HOW TO COMPLETE THIS TASK: Exclude the pictures, then restate every entry below exactly.

MATERIAL FOR THIS EXERCISE:
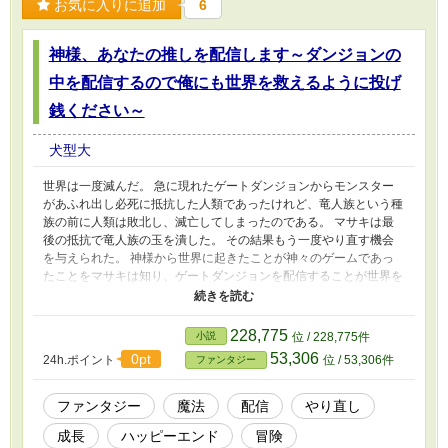
お気に入りに追加
6
神様、あなたの推しを配信します～ダンジョンの
中を配信するので俺にも世界を救えるように投げ
銭ください～
犬型大
世界は一度滅んだ。 急に現れたゲートダンジョンからモンスター
があふれ出し必死に抵抗した人類であったけれど、竜人族という種
族の前に人類は敗北し、滅亡してしまったのである。 マサキは最
後の抵抗で竜人族の玉を潰した。 その結果もう一度やり直す機会
を与えられた。 神様から世界に起きたことが神々のゲームであっ
たことをマサキは知り、ゲートダンジョンを配信することが世界を
救うことに繋がるのだということも知った。 どの神にも注目され
なかった男は二回目の人生神様の推しを配信して生き残る。 神様
の推しを配信するんです。 少しぐらい投げ銭もらったっていいよ
228,775
小説
位 / 228,775件
な？
53,306
0pt
24h.ポイント
位 / 53,306件
ファンタジー
ファンタジー
魔法
配信
やり直し
成長
ハッピーエンド
冒険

YOUR RESPONSE:
お気に入りに追加
6
神様、あなたの推しを配信します～ダンジョンの
中を配信するので俺にも世界を救えるように投げ
銭ください～
犬型大
世界は一度滅んだ。 急に現れたゲートダンジョンからモンスター
があふれ出し必死に抵抗した人類であったけれど、竜人族という種
族の前に人類は敗北し、滅亡してしまったのである。 マサキは最
後の抵抗で竜人族の玉を潰した。 その結果もう一度やり直す機会
を与えられた。 神様から世界に起きたことが神々のゲームであっ
たことをマサキは知り、ゲートダンジョンを配信することが世界を
救うことに繋がるのだということも知った。 どの神にも注目され
なかった男は二回目の人生神様の推しを配信して生き残る。 神様
の推しを配信するんです。 少しぐらい投げ銭もらったっていいよ
228,775
小説
位 / 228,775件
な？
53,306
0pt
24h.ポイント
位 / 53,306件
ファンタジー
ファンタジー
魔法
配信
やり直し
成長
ハッピーエンド
冒険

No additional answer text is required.